Afrique

Un numéro spécial de Mundo Negro pour avoir « l’Afrique en main »

Rome (Agence Fides) – Un continent de 1,3 milliards d’habitants, 40% desquels de moins de 15 ans et 60% de moins de 25 ans : voici l’Afrique à laquelle la revue Mundo Negro, publiée en Espagne par les Missionnaires comboniens, a dédié un numéro spécial. Il s’agit d’une édition monographique qui sort tous les trois ans, offrant une sorte de radiographie du continent africain afin de tenir, comme l’indique l’éditorial, « l’Afrique en main ».

Le numéro présente une série de commentaires, de statistiques et de dossiers sur chacun des 55 pays d’Afrique, offrant aux lecteurs un cadre précis et dans le même temps souple.

Parmi les thèmes traités se trouve celui de la migration, avec un article qui reprend les thèses de Stephen Smith exprimées dans son livre « Fuite en Europe ». La majeure partie des migrants africains se déplace d’un pays à l’autre à l’intérieur même du continent noir, et seule une infime partie tente de se rendre en Europe. Ces derniers, souligne S. Smith, sont des personnes appartenant aux strates moyennes naissantes du continent. « Le fait de perdre les éléments les plus dynamiques ou les mieux instruits constitue une grave perte pour l’Afrique » souligne l’auteur selon lequel les fonds transférés par les immigrés de l’Europe en direction de l’Afrique ont un effet négatif dans la mesure où ils n’alimentent pas un cercle vertueux en vue du développement du pays d’origine mais demeurent confinés dans le cadre des familles des migrants.

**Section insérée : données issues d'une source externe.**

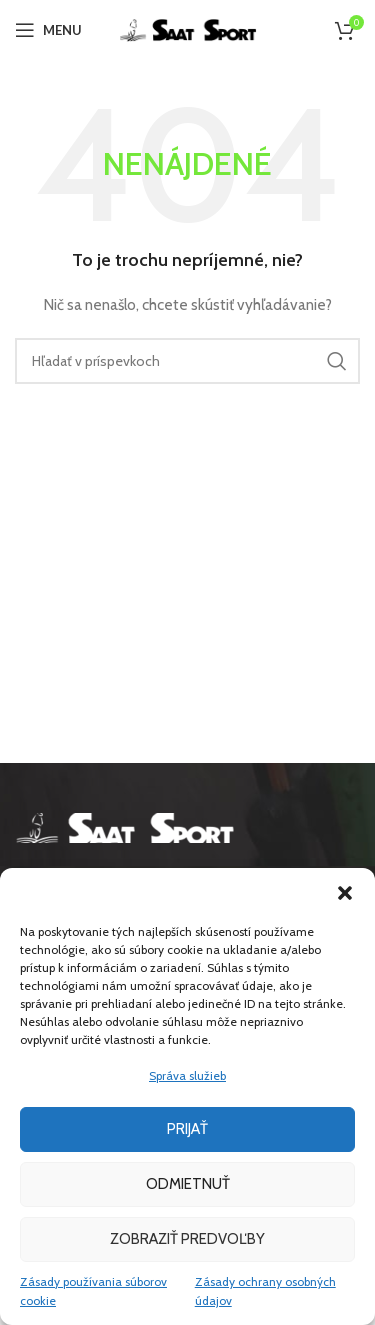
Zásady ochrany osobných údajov (265, 1291)
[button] (345, 893)
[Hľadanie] (187, 361)
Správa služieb (187, 1075)
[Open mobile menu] (48, 30)
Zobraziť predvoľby (187, 1239)
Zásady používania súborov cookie (93, 1291)
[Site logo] (188, 28)
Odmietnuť (188, 1184)
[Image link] (125, 826)
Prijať (187, 1129)
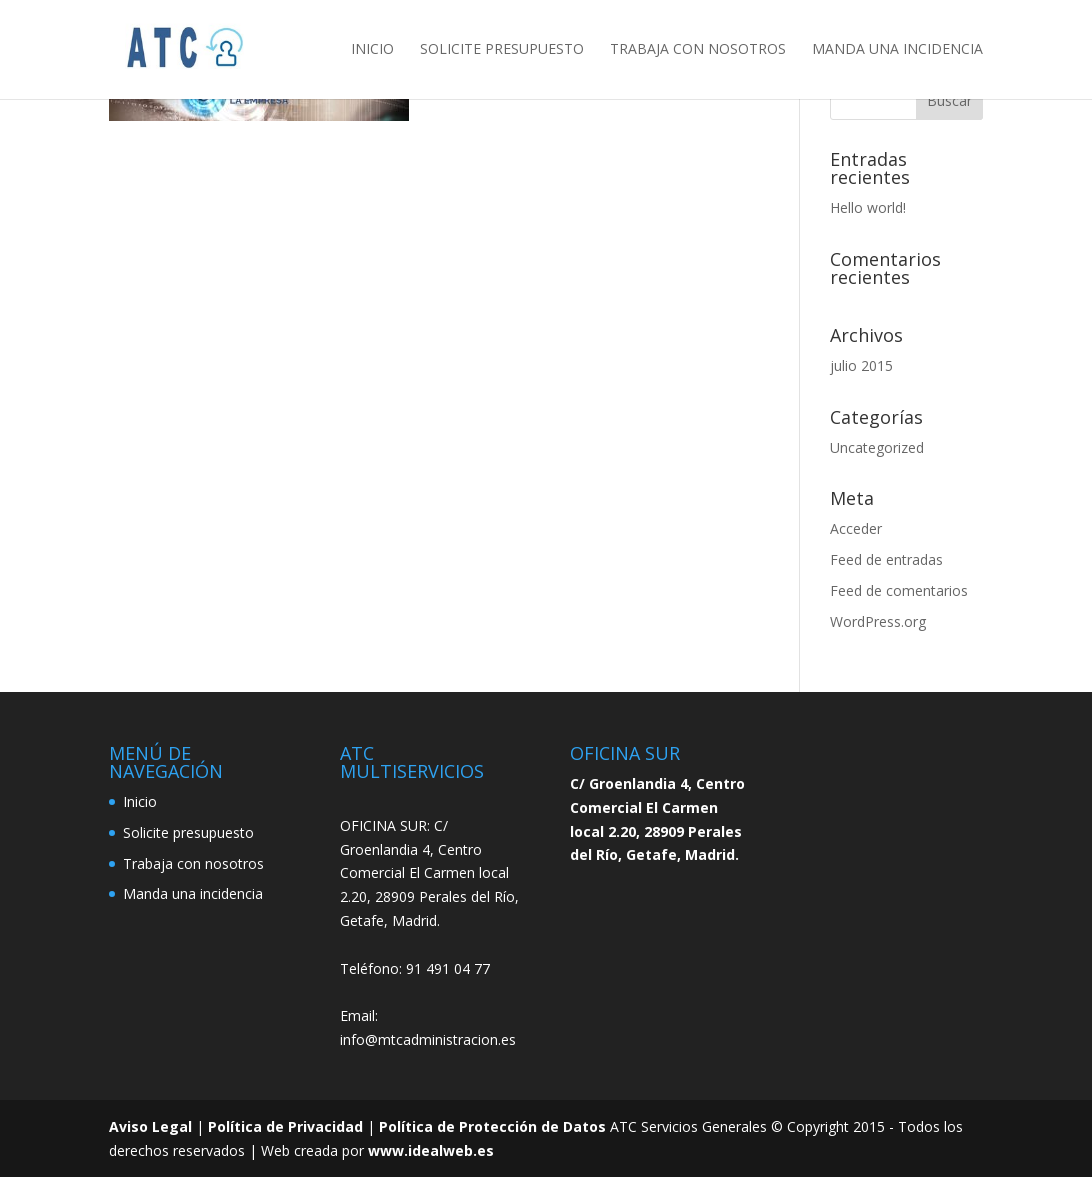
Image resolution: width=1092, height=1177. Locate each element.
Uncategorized (877, 447)
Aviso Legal (150, 1126)
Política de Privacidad (285, 1126)
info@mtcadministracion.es (428, 1039)
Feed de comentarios (899, 590)
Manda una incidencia (897, 51)
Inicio (372, 51)
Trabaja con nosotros (698, 51)
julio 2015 (861, 365)
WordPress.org (878, 621)
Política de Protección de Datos (492, 1126)
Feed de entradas (886, 559)
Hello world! (868, 207)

La perte de capital humain a des effets négatifs sur l’économie, la société et la politique des pays d’émigration. « Pour la construction d’une démocratie, est nécessaire l’existence de strates moyennes. Les pauvres n’ont ni le temps ni la possibilité de se dédier à la politique alors que les riches et les puissantes se mettent difficilement à collaborer à la construction de la démocratie » En conclusion, selon S. Smith, « l’Afrique perd avec la migration ».

Au plan ecclésial, le Père Francesco Pierli, dans son article « Unir, soigner et construire » décrit l’évolution de la vie religieuse dans une Afrique en voie de transformation, soulignant le rôle social de l’Eglise qui, dans son activité d’évangélisation, accompagne le développement des sociétés locales grâce à son réseau d’écoles, de centres de formation, d’hôpitaux et de dispensaires.